In the DR group, 29 of 30 patients were treated after the landmark timepoint. The most commonly used treatment after the landmark timepoint was ncBTKi (34%, median TTNT 16 months), followed by concurrent covalent BTKi(cBTKi)/BCL2i (28%, median TTNT 12 months). CAR T and allogeneic stem cell transplant (alloSCT) were used in 24% and 10%, respectively. In the DE group, 17 of 65 patients received treatment after the landmark timepoint, most commonly with alloSCT (29%, median TTNT not reached) followed by cBTKi (18%, median TTNT not reached).
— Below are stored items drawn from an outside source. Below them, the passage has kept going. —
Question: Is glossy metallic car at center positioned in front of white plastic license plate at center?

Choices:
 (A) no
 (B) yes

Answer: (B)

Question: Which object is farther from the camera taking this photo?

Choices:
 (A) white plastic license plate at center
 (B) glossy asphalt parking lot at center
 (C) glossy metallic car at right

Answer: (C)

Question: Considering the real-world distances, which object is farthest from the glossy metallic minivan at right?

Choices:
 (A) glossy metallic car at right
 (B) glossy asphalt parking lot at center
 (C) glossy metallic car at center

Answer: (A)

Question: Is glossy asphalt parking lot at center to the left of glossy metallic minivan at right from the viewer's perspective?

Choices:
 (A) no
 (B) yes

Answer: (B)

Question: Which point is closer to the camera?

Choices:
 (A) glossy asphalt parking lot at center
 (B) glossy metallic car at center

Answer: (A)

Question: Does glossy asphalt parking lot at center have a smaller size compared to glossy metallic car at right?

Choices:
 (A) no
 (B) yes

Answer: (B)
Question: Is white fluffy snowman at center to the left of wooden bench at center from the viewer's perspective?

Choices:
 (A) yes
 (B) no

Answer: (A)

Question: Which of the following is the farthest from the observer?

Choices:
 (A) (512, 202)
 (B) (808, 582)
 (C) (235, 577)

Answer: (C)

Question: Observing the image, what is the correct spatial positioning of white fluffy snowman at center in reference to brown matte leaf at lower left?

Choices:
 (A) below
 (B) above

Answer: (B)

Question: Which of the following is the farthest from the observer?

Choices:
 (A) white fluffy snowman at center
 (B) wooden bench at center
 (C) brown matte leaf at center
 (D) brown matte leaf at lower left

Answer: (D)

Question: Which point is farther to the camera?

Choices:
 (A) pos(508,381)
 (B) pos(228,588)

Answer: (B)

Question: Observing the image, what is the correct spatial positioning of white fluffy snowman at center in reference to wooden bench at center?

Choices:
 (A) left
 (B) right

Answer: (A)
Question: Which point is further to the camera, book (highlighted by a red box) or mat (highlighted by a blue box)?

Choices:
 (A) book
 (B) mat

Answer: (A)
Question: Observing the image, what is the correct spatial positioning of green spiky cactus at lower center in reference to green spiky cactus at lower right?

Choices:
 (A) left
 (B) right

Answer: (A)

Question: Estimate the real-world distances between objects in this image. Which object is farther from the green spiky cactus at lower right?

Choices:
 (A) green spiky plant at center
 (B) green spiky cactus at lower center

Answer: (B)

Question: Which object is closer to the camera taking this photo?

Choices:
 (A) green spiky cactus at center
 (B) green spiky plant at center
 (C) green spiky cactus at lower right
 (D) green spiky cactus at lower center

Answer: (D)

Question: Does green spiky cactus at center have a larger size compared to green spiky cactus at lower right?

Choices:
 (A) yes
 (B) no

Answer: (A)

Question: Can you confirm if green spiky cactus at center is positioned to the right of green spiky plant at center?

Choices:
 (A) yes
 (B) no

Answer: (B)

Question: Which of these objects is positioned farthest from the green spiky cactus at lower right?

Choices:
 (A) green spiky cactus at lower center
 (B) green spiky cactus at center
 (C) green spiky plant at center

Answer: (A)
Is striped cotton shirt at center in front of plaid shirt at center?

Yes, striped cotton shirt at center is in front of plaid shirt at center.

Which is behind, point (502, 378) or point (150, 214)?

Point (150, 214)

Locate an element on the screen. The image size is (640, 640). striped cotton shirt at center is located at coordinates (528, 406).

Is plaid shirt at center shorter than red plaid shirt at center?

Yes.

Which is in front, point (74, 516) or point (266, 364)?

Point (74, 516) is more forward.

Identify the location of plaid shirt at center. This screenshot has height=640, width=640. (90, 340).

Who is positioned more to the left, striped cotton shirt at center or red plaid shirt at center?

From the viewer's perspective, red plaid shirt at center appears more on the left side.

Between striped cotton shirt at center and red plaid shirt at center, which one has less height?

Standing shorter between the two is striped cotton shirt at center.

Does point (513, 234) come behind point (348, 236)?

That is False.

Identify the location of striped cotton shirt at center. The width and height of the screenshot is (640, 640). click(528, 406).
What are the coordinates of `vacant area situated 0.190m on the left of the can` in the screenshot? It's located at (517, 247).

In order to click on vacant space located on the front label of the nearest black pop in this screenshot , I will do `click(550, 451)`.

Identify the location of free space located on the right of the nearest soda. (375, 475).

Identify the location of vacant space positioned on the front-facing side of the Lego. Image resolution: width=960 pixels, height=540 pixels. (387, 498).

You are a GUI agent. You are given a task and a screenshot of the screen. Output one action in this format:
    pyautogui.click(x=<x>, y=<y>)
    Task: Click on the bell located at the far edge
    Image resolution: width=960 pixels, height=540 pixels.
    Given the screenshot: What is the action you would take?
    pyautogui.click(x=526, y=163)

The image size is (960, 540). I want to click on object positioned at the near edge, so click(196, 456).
At a median follow-up of 15 years since CLL diagnosis, deaths occurred in 63% of the DR group and 25% of the DE group. PD-T was more frequently observed in DR (30%) than in DE (6%). The leading cause of death differed between DR (42% PD-CLL) and DE (25% infection). Median TTFT and median OS since CLL diagnosis were significantly shorter for DR (1.1 and 11.6 years, respectively) than DE (2.2 and 21.4 years, both p<0.05), reflecting the more aggressive disease biology of DR CLL. Patients developed DR CLL at a median of 7.3 years after the first CLL therapy and received a median of 2 LOT thereafter. Median OS was 2.2 years once DR developed, which contrasted with the DE group whose median OS was not reached. The estimated 3-year OS after the landmark timepoint was 29% for DR and 64% for DE.

Conclusions

DR and DE CLL, defined by resistance vs. exposure to BTK and BCL2 inhibition, substantially differed in terms of patient characteristics and outcomes. Median survival of patients with DR CLL was 2.2 years in our dataset despite frequent utilization of ncBTKis and cellular therapy. DE CLL represented a less aggressive disease state with preserved sensitivity to targeted and cellular therapies. Given these differences, DR and DE CLL should be clearly distinguished in clinical trials.